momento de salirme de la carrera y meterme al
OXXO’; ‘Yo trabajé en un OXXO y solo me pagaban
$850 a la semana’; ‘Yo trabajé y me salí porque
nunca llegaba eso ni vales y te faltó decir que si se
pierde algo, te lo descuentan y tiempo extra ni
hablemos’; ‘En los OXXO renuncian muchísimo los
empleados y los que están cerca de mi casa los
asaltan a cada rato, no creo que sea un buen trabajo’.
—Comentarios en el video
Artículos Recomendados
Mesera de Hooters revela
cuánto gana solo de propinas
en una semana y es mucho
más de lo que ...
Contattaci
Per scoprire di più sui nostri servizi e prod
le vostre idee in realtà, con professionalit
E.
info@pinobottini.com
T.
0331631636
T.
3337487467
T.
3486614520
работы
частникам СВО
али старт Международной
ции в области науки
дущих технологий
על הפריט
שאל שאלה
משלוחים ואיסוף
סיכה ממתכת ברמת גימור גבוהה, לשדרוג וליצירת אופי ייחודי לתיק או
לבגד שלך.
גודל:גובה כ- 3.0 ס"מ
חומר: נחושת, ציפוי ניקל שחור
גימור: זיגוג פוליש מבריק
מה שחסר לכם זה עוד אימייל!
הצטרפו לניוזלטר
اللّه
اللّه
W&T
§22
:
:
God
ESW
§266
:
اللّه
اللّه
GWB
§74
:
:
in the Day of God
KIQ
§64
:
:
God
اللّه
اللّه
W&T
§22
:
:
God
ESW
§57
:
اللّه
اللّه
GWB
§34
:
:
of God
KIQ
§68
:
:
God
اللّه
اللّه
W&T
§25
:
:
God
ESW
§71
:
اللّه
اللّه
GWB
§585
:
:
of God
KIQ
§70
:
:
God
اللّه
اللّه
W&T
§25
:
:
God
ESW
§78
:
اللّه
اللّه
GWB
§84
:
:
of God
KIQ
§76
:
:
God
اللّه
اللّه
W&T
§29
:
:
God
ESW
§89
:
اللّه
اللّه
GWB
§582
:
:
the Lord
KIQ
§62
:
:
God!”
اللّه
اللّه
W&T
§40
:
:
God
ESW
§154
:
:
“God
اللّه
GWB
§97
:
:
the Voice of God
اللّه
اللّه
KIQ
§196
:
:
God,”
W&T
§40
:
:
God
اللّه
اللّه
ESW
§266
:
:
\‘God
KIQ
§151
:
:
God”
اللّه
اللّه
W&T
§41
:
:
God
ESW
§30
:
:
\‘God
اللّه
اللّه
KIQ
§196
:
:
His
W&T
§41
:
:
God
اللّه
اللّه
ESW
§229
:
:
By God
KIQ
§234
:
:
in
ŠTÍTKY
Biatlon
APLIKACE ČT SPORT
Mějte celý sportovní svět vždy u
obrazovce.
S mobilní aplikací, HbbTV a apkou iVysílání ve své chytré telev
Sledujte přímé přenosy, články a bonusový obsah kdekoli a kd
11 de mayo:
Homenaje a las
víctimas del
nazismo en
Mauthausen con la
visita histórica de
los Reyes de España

Work required: Go through the data above and return each line containing the string "semana".

Response area:
$850 a la semana’; ‘Yo trabajé y me salí porque
en una semana y es mucho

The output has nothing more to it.